Informative sources concerning EDTA, as found in the development of the present invention, are U.S. Pat. Nos. 2,387,735; 2,407,645; 2,698,823; 2,781,291; 2,785,174; 3,308,065; 3,367,834; and 3,438,811. An informative publication is B. W. Halstead, The Scientific Basis of EDTA Chelation Therapy, Golden Quill Publishers, Inc., Colton, Calif., Copyright 1979. U.S. Pat. No. 2,698,823 discloses the uses of an ointment containing EDTA to give a creamy emulsion for daily skin application.
Dimethylsulfoxide (DMSO) is another significant component of the present invention. See U.S. Pat. Nos. 2,581,050 and 3,045,051. DMSO has been found to be an excellent solvent and penetrant through organic material with interactions between DMSO and other substances increasing in proportion to the polarizibility of the substance. DMSO is reported to be an unexcelled internal penetrating carrier of pharmaceuticals to any part of the body for a therapeutic effect. DMSO passes through cellular membranes and tissues. DMSO is able to penetrate endothelial coatings of the arterial walls, meninges of the brain, healthy skin, mucus membranes, and the various other tissues constituting a living body.
In the United States DMSO is currently regarded as an experimental drug for human use and has been released as a veterinary prescription drug. Currently, DMSO has been approved by the United States Food and Drug Administration (FDA), for use in treatment of interstitial cystitis. Other countries have used the drug therapeutically for more than two decades. The only mention of DMSO found in the therapeutic patent literature is in U.S. Pat. No. 4,201,211 where clonidine is administered transdermally by a skin patch product. There, the inventor recommends that the skin be prepared prior to the application of the skin patch by a skin permeation enhancing agent such as dodecylpyrrolidone, dimethyl lauramide or dimethylsulfoxide which is removed before application of the patch.
An informative publication is Morton Walker, DMSO, The New Healing Power, Devin-Adair Publishers, Old Greenwich, Conn., Copyright 1983. While this publication outlines many therapeutic qualities and characteristics of DMSO, it is to be noted that its primary function in the present invention is its excellent drug transporting characteristics.

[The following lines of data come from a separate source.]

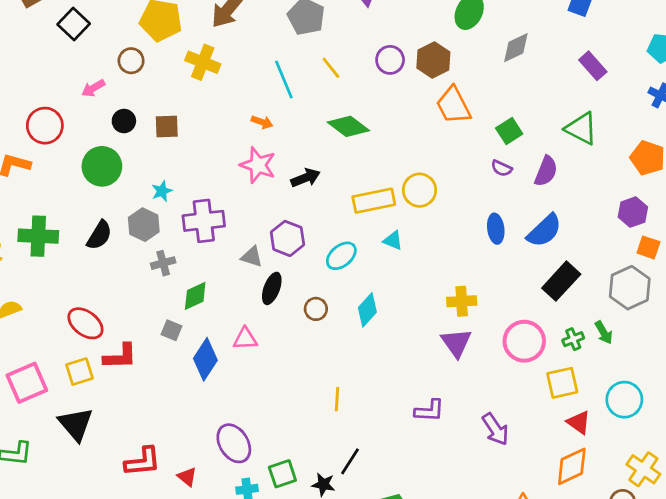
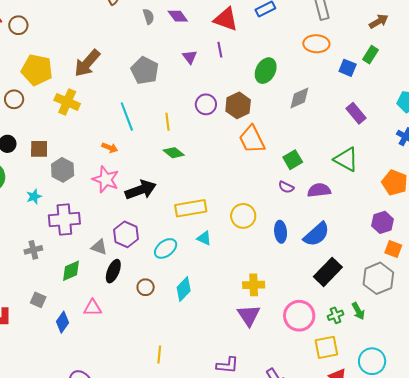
yellow line: (331, 68) -> (167, 122), moved, turned 30
green diamond: (348, 126) -> (174, 153), size x0.7
purple semicircle: (546, 171) -> (319, 190), turned -120
black arrow: (305, 178) -> (141, 190), size x1.4
yellow circle: (420, 190) -> (243, 216), moved
gray hexagon: (144, 225) -> (63, 170), moved
green diamond: (195, 296) -> (71, 271), moved
blue diamond: (205, 359) -> (62, 322), size x0.7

Skin patch products, as used in the present invention, are generally available commercially for the transdermal administration of drugs such as nitroglycerin and the antihypertension drugs, clonidine, and captopril, for example. Such products are disclosed in more detail in U.S. Pat. Nos. 3,454,701; 4,201,211; 4,486,193; and 4,592,753.
An exemplary example of EDTA suitable for use in the present invention is Edetate Disodium U.S.P. Product No. 0277-20 as manufactured by Carter-Global Laboratories, Inc., Glendale, Ariz., 85301. The DMSO, used in the present invention, must be of pharmaceutical grade. The other compositions as may be used must also be of pharmaceutical grade.
It is to be noted that U.S. Pat. Nos. 2,698,823; 4,486,193; and 4,201,211 are hereby specifically incorporated into this specification by reference.